Problem :: Make an exact copy of all the entries, but do not reproduce the pictures.

Records to process ::

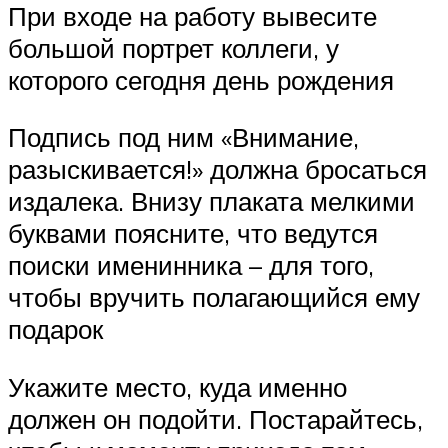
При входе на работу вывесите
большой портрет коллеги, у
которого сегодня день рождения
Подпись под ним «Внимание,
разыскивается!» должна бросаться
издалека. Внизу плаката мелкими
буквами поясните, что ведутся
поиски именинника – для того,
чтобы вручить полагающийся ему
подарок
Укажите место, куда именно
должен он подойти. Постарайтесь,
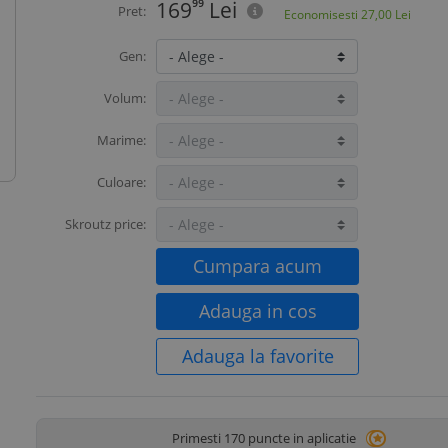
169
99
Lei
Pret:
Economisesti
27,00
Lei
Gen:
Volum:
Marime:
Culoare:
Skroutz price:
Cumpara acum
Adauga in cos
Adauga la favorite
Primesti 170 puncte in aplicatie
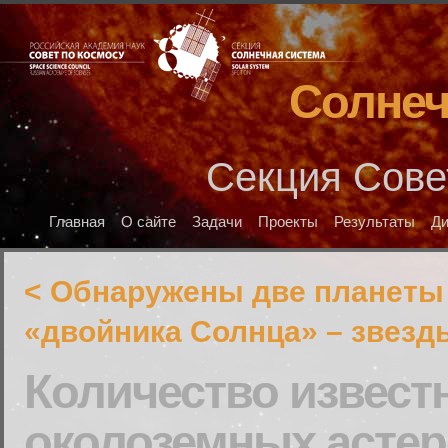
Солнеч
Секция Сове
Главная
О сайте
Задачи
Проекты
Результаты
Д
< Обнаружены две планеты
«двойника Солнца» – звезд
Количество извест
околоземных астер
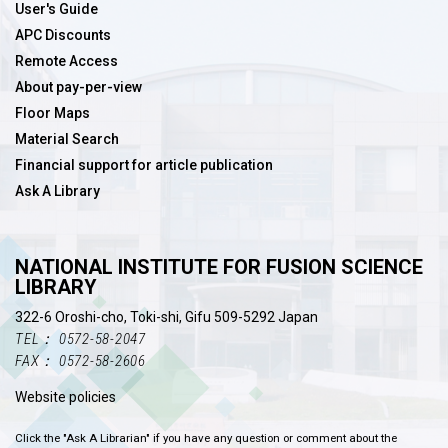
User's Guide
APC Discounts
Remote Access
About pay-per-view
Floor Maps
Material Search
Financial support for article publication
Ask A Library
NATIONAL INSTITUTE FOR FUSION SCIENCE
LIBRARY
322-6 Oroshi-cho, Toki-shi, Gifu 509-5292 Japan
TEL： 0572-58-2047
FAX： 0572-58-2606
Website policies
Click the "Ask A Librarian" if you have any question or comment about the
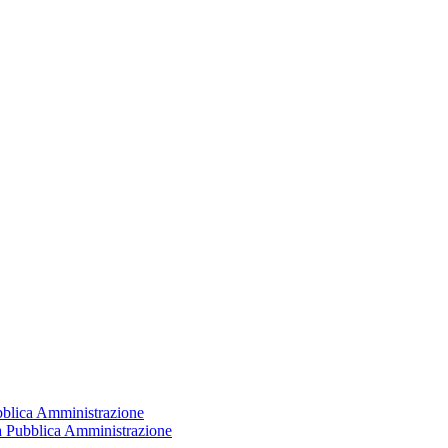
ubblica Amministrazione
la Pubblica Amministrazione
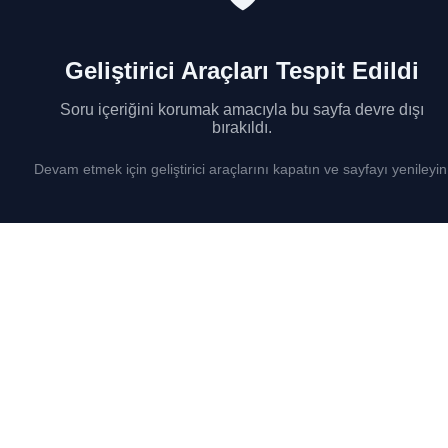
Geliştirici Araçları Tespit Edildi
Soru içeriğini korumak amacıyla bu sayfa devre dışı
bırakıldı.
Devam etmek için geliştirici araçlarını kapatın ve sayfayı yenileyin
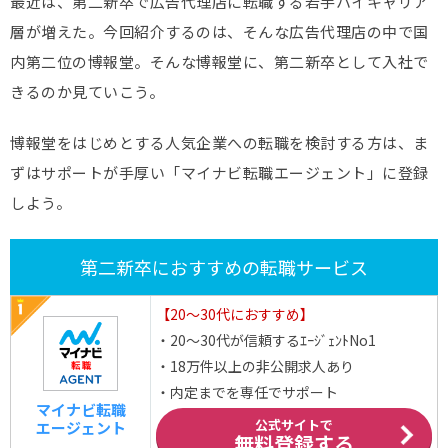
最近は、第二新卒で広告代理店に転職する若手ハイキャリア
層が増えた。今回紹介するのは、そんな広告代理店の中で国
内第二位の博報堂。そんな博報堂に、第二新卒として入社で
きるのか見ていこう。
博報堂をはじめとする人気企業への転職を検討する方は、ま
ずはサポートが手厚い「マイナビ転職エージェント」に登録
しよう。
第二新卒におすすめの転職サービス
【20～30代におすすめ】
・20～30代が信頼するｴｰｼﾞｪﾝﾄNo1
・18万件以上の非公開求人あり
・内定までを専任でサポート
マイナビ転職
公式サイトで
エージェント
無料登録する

Response ::
При входе на работу вывесите
большой портрет коллеги, у
которого сегодня день рождения
Подпись под ним «Внимание,
разыскивается!» должна бросаться
издалека. Внизу плаката мелкими
буквами поясните, что ведутся
поиски именинника – для того,
чтобы вручить полагающийся ему
подарок
Укажите место, куда именно
должен он подойти. Постарайтесь,
169
99
Lei
Pret:
Economisesti
27,00
Lei
Gen:
Volum:
Marime:
Culoare:
Skroutz price:
Cumpara acum
Adauga in cos
Adauga la favorite
Primesti 170 puncte in aplicatie
Солнеч
Секция Сове
Главная
О сайте
Задачи
Проекты
Результаты
Д
< Обнаружены две планеты
«двойника Солнца» – звезд
Количество извест
околоземных астер
User's Guide
APC Discounts
Remote Access
About pay-per-view
Floor Maps
Material Search
Financial support for article publication
Ask A Library
NATIONAL INSTITUTE FOR FUSION SCIENCE
LIBRARY
322-6 Oroshi-cho, Toki-shi, Gifu 509-5292 Japan
TEL： 0572-58-2047
FAX： 0572-58-2606
Website policies
Click the "Ask A Librarian" if you have any question or comment about the
ubblica Amministrazione
la Pubblica Amministrazione
Geliştirici Araçları Tespit Edildi
Soru içeriğini korumak amacıyla bu sayfa devre dışı
bırakıldı.
Devam etmek için geliştirici araçlarını kapatın ve sayfayı yenileyin
最近は、第二新卒で広告代理店に転職する若手ハイキャリア
層が増えた。今回紹介するのは、そんな広告代理店の中で国
内第二位の博報堂。そんな博報堂に、第二新卒として入社で
きるのか見ていこう。
博報堂をはじめとする人気企業への転職を検討する方は、ま
ずはサポートが手厚い「マイナビ転職エージェント」に登録
しよう。
第二新卒におすすめの転職サービス
【20～30代におすすめ】
・20～30代が信頼するｴｰｼﾞｪﾝﾄNo1
・18万件以上の非公開求人あり
・内定までを専任でサポート
マイナビ転職
公式サイトで
エージェント
無料登録する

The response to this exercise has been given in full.